Secondaries buyers are increasingly using leverage to boost returns amid lower return expectations, as pricing and competition begins to shift the market’s traditional dynamics, according to a report by Cebile Capital.
In its Survey of Secondary Market Buyers – 2016 Year in Review and 2017 Outlook, the London-based advisory firm canvassed views from 350 buyer relationships and found the first signs of a movement away from traditional secondaries return expectations.
“The sheer volume of capital raised for secondaries means return compression is there,” Sunaina Sinha, managing partner at Cebile, told Secondaries Investor. “Leverage allows funds to get returns back up to the range they are comfortable with and have promised LPs they will deliver.”
The survey found almost half of firms are now using third-party financing at the fund or deal level, a marked shift on 2015 when less than 20 percent of respondents employed leverage.
Increased use of leverage is in part being driven by declining return expectations. Cebile said 80 percent of respondents sought internal rates of return above 15 percent last year, down from 91 percent of respondents in 2015. As many as 12 percent targeted IRRs in the 13 percent to 15 percent range and 8 percent of respondents were satisfied with less than13 percent IRRs.
No buyers reported return targets of below 13 percent in 2015. The firm noted this was a substantial change from the previous year, when there was “little evidence of secondaries buyers compromising on returns or using leverage aggressively.”
Fund sizes are also set to increase, with three-quarters of respondents saying they expect their next fundraise to be larger than their current fund, and a third saying their vehicle would be more than 30 percent larger. No respondents expect their future size to shrink.
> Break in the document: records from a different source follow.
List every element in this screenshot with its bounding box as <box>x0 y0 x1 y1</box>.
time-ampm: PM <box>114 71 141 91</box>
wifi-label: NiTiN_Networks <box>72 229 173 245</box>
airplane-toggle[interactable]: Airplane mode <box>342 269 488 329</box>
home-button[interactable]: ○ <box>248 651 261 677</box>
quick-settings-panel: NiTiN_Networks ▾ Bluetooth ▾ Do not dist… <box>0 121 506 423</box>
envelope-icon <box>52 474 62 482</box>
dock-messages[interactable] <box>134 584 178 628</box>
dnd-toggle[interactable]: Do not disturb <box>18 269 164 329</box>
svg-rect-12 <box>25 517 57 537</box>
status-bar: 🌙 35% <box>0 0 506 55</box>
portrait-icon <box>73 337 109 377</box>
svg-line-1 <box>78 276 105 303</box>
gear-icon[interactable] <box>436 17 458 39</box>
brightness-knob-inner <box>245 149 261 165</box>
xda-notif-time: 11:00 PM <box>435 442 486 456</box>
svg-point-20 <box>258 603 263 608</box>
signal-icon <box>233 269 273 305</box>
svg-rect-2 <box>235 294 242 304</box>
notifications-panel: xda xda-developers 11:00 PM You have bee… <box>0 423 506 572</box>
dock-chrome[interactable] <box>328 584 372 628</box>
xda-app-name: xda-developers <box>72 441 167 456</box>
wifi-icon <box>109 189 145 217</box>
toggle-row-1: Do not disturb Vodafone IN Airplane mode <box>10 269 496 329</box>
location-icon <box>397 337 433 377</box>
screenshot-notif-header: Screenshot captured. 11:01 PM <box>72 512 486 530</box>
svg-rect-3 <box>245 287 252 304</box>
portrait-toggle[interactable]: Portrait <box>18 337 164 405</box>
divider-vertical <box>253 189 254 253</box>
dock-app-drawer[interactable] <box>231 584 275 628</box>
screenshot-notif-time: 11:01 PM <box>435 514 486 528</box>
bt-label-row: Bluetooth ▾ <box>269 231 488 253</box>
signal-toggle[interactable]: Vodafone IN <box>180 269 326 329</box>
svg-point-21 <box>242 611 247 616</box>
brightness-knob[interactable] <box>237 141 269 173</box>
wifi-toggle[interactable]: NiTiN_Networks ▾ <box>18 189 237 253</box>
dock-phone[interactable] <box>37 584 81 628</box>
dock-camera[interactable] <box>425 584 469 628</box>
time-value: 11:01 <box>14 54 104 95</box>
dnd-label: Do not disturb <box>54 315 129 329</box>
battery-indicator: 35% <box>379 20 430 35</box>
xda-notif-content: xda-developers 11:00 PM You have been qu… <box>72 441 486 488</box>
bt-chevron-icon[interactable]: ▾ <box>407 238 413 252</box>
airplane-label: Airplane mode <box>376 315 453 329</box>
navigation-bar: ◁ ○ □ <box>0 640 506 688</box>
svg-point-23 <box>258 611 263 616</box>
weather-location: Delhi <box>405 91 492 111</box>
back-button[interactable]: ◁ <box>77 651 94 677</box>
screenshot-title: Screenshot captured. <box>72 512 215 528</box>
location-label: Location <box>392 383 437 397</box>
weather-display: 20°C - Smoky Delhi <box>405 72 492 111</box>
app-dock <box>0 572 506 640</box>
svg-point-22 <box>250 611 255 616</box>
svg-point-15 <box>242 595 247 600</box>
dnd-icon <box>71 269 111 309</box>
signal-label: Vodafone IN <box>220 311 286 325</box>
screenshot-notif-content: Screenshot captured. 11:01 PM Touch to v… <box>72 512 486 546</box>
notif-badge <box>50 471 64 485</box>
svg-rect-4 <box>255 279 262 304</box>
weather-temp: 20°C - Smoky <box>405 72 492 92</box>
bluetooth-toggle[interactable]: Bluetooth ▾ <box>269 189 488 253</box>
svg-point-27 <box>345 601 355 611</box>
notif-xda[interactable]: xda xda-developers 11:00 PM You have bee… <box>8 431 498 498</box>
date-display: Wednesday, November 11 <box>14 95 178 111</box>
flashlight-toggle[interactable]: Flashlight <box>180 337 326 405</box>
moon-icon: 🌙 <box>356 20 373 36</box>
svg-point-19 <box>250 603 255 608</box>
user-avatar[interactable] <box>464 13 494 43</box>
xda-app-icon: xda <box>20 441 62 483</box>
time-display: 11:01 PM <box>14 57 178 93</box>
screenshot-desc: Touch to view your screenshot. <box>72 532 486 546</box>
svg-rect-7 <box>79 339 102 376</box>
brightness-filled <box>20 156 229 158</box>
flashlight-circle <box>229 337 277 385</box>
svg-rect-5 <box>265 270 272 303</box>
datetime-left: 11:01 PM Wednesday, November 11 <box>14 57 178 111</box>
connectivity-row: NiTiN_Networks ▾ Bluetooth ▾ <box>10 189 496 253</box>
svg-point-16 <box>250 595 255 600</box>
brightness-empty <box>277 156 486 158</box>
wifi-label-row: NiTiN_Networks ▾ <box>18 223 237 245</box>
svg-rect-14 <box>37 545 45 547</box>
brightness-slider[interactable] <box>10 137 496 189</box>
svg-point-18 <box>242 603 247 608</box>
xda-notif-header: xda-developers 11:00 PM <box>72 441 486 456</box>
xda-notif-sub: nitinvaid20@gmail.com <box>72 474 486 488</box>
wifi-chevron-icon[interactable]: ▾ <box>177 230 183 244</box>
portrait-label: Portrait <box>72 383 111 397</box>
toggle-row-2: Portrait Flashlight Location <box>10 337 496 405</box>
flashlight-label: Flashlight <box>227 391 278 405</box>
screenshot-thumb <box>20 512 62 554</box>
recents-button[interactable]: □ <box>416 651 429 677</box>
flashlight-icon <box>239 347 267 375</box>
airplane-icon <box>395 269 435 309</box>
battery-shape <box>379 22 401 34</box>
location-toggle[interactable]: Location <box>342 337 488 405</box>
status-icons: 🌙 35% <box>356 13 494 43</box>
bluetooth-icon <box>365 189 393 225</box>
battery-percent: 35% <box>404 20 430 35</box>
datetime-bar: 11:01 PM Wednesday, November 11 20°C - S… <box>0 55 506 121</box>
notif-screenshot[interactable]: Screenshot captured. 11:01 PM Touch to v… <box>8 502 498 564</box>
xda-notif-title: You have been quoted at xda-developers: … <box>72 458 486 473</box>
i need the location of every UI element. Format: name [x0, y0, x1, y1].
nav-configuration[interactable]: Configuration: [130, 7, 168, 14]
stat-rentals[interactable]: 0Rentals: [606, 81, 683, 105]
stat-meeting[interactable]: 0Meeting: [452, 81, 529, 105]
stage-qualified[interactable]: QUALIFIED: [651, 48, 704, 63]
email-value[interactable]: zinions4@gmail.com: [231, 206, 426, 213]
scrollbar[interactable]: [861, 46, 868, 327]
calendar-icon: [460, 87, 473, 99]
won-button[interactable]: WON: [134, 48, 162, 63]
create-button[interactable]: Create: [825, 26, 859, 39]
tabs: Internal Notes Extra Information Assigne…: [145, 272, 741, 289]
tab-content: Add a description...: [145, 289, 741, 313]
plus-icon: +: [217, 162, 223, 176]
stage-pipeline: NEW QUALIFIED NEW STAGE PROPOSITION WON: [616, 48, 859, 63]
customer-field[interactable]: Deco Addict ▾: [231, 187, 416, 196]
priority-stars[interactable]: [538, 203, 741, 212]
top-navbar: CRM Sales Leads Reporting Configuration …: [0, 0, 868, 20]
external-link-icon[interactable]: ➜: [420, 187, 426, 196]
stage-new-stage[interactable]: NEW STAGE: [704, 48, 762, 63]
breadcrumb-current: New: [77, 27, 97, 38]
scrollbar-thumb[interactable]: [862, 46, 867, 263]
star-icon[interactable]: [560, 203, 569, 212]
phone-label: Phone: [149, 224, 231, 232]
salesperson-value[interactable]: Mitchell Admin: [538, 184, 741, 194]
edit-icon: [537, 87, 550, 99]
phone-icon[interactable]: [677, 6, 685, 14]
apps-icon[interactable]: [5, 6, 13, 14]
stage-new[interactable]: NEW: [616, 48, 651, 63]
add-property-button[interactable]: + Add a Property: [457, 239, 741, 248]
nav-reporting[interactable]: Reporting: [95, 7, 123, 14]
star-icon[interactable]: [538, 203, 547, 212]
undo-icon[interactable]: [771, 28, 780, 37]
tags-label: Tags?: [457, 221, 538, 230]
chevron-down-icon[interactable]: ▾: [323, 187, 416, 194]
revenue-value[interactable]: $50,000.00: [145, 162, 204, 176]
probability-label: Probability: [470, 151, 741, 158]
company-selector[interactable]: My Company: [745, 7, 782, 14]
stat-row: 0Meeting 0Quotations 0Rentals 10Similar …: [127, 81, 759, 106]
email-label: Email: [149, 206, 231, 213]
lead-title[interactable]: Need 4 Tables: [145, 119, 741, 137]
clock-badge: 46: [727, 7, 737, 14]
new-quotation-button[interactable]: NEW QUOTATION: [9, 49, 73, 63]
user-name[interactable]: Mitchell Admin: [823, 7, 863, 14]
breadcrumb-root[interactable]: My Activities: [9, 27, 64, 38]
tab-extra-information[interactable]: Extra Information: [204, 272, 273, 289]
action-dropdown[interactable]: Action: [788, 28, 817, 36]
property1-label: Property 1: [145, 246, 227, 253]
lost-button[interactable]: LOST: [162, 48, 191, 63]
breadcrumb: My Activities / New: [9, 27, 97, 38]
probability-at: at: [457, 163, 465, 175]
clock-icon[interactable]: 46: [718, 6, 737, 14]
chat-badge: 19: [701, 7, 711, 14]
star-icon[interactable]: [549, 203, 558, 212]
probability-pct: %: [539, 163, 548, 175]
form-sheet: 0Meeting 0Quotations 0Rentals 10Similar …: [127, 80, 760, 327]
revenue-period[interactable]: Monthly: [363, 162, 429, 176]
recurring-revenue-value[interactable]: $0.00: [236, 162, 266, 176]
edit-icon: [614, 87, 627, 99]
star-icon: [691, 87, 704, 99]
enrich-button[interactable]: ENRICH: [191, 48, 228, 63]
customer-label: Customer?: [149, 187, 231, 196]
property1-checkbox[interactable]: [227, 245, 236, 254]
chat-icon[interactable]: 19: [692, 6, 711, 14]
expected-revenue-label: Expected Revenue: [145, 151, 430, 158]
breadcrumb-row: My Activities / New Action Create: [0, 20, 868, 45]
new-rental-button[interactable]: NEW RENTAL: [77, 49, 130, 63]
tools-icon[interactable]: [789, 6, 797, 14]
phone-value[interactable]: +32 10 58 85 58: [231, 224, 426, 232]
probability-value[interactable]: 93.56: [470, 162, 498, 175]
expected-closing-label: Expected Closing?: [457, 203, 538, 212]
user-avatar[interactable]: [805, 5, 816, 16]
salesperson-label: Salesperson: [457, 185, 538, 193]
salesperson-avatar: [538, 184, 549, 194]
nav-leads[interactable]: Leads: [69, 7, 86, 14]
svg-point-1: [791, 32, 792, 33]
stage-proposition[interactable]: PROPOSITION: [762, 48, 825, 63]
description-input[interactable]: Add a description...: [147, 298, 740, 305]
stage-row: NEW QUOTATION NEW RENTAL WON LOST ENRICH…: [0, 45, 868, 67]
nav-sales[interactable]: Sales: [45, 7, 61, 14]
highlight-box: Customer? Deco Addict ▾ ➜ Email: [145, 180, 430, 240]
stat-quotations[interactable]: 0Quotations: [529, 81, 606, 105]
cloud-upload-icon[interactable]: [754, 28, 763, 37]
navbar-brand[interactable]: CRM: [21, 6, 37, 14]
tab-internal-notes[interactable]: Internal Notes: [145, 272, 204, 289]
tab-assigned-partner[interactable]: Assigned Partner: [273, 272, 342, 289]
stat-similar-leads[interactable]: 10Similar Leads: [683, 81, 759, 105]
“People are expecting a cyclical downturn,” Sinha said. “Everything is at or near a high and there will be a cycle turn at some point. But today it still feels like a bull market, so there is pressure to raise larger funds and raise them quickly.”
While the report noted there is “considerable uncertainty around 2017”, the majority of market participants believe deal volume is likely to drop to around $35 billion, $2 billion down from 2016.